Even though Trump won the White House, Murdoch’s sons reportedly want to turn Fox News into a CNN-lite network and move the channel further away from working-class Americans–some of whom are Democrats or unaffiliated–who support economic nationalism. Michael Wolff wrote in the Hollywood Reporter that Murdoch’s sons reportedly think Fox News will be more successful by appealing to the “3.8%“:

There were two different Americas located in different worlds and different times, ever-more unrecognizable to each other — that was [Roger] Ailes’ political and business insight, which Trump has now carried to a stunning conclusion. Ironically for Ailes, Murdoch senior had built his fortune cultivating one of those worlds — presciently using Ailes’ talents to cultivate it — but his aspirational sons now saw their future in the other. As Ailes was ousted, and as Trump was elected on an explicitly nationalist platform, the Murdoch brothers were pursuing their global dream of taking full ownership of Sky, the British satellite entertainment service, and creating a global television and news company.

In a recent New York Times magazine cover story about Breitbart News, Wil Hylton wrote that there is “no real precursor for Breitbart” of a news outlet that has so quickly emerged to “dominate the political conversation in a pivotal election” like Breitbart News did in 2016. Harvard Law Professor Yochai Benkler, who led a Harvard/MIT team that extensively studied the media ecosystem, found that Breitbart News had three times as much influence as Fox News on the right:

Benkler, the Harvard professor, told the Times that he inadvertently started to study Breitbart News because of the influence the outlet was having among voters who felt that establishment politicians and media outlets across the spectrum were out of touch with their concerns.
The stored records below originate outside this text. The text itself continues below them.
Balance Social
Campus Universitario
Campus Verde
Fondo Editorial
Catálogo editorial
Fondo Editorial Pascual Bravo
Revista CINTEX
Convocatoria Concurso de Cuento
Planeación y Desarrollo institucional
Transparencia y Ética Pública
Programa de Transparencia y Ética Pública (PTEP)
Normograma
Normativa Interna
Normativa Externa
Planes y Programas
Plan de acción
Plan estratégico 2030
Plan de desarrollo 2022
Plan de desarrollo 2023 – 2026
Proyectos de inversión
And unlike legacy media outlets who do their best to conceal their left-wing activism under the false pretense of “objectivity,” Breitbart News resonated and gained credibility with so many Americans because Breitbart News has always been honest and transparent about where it has stood on issues like illegal immigration, radical Islamic terrorism, and policies that benefit American workers.
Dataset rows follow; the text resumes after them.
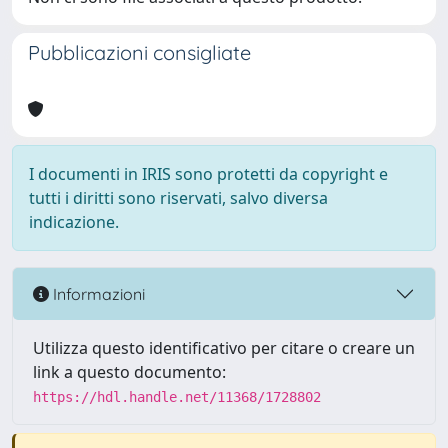
Pubblicazioni consigliate
I documenti in IRIS sono protetti da copyright e
tutti i diritti sono riservati, salvo diversa
indicazione.
Informazioni
Utilizza questo identificativo per citare o creare un
link a questo documento:
https://hdl.handle.net/11368/1728802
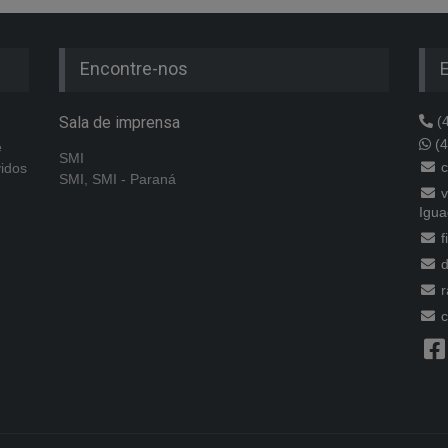
Encontre-nos
Sala de imprensa
(4
(4
e
SMI
c
vidos
SMI, SMI - Paraná
v
Igua
f
d
r
c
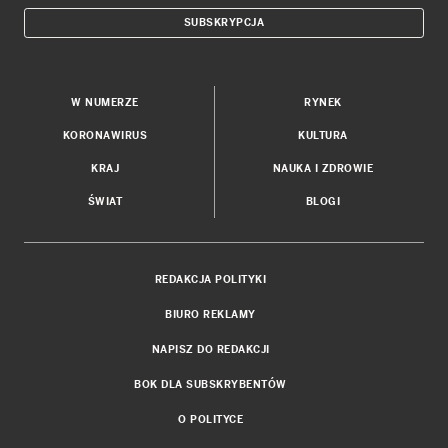
SUBSKRYPCJA
W NUMERZE
RYNEK
KORONAWIRUS
KULTURA
KRAJ
NAUKA I ZDROWIE
ŚWIAT
BLOGI
REDAKCJA POLITYKI
BIURO REKLAMY
NAPISZ DO REDAKCJI
BOK DLA SUBSKRYBENTÓW
O POLITYCE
‘‘We didn’t set out to study Breitbart,’’ Benkler said. ‘‘Breitbart came from the data, not the other way around.’’

During the 2016 election, Benkler’s “team developed a method to determine the political association of any website’s audience,” with blue dots representing liberal readership and red dots representing conservative readership.
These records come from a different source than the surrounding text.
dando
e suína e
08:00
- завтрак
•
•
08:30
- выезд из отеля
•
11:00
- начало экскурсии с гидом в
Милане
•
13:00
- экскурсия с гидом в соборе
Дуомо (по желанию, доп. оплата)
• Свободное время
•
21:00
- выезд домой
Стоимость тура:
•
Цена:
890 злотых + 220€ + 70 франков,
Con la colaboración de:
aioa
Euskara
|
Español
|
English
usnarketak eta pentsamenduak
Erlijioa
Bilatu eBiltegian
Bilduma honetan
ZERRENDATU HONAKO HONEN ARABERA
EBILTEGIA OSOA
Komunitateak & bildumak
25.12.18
“Looking at the blue parts of the image, nothing was surprising: The largest circles were CNN and The New York Times, each shaded pale blue to indicate a center-left association. But the other side of the image showed just one big red circle: Breitbart,” Hylton writes in the Times magazine essay. “It was three times the size of Fox News and maybe a dozen times larger than any other news source on the right. If you wanted to know who was driving the Republican agenda in 2016, you didn’t need to look much farther than the massive crimson orb parked on Benkler’s screen.”